Mine Tales: The ghost towns of Greaterville and Kentucky Camp

2013-10-28T00:00:00Z 2014-07-02T16:17:13Z Mine Tales: The ghost towns of Greaterville and Kentucky CampBy William Ascarza Special to the Arizona Daily Star Arizona Daily Star

Forty-five miles southeast of Tucson on the east slope of the Santa Rita Mountains are the Greaterville gold placers, discovered by A. Smith in 1874. The deposit, at 5,280-feet elevation, became the most sought-after placer deposit — or accumulation of valuable minerals — in Southern Arizona over the next decade, with the average miner panning more than $10 worth of gold a day.

The Greaterville Mining District was organized March 17, 1875. Several hundred miners were drawn to the area, finding gold nuggets valued at $1 to $50 apiece. A 37-ounce nugget was once reported to have been discovered.

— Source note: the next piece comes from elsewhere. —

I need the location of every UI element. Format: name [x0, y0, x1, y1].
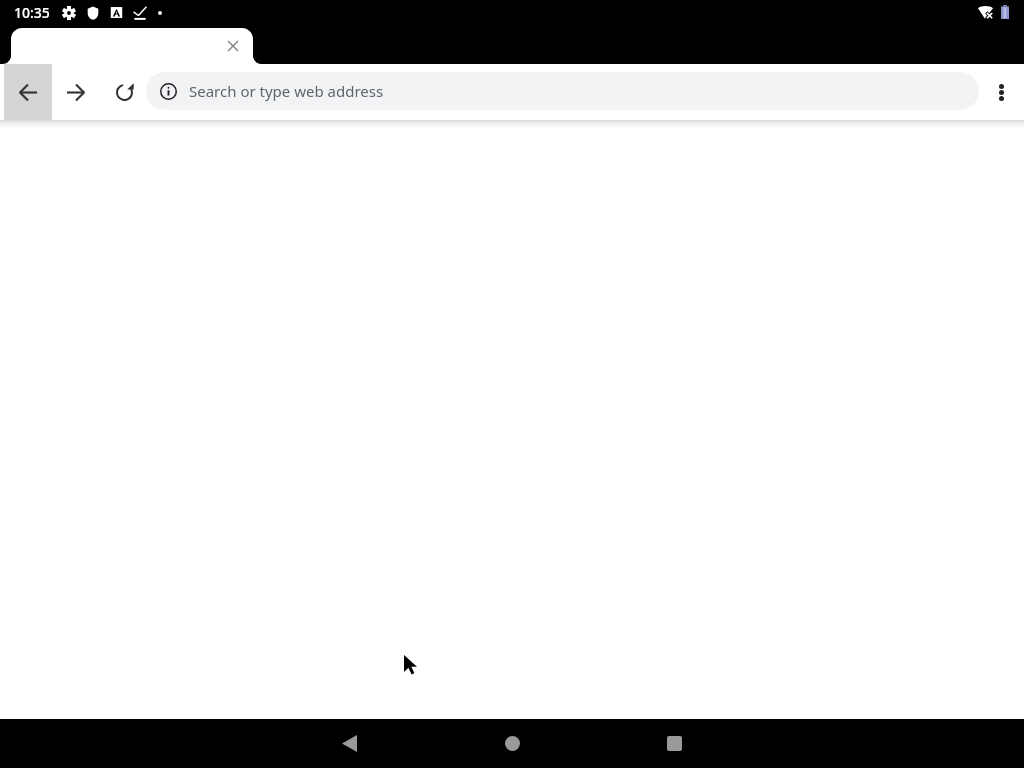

A group of stores, saloons and dancehalls were established to serve the needs of the mining community.

In all, the Greaterville placers yielded $680,000 in gold, according to a 1929 report.

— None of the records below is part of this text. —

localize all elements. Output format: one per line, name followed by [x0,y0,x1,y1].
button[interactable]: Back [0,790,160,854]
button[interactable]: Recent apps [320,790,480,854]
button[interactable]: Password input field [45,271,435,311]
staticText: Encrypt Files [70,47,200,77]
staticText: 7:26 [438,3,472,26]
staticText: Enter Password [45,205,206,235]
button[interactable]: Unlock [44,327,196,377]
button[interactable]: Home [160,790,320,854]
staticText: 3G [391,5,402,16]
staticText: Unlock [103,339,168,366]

Miners used rockers, sluices and long toms — shaped like long troughs — for separating the gold from the dirt.

Burros transported water in Greaterville’s early mining history. Then, from 1886 to 1900, placer gold deposits in the camp became depleted, and sizable clay deposits and caliche proved a hindrance.

Influenced by the success of hydraulic mining in the placer fields of California, in 1902 the Santa Rita Water and Mining Co. and a group of investors including millionaire George B. McAneny and mining engineer James B. Stetson revived placer mining in the district.

However, the project would prove costly due to the high price of establishing a water system that would move massive deposits of gravel. The investors spent $175,000 to develop waterways from streams south of the Santa Rita Mountains to the gulches surrounding their company headquarters at Kentucky Camp.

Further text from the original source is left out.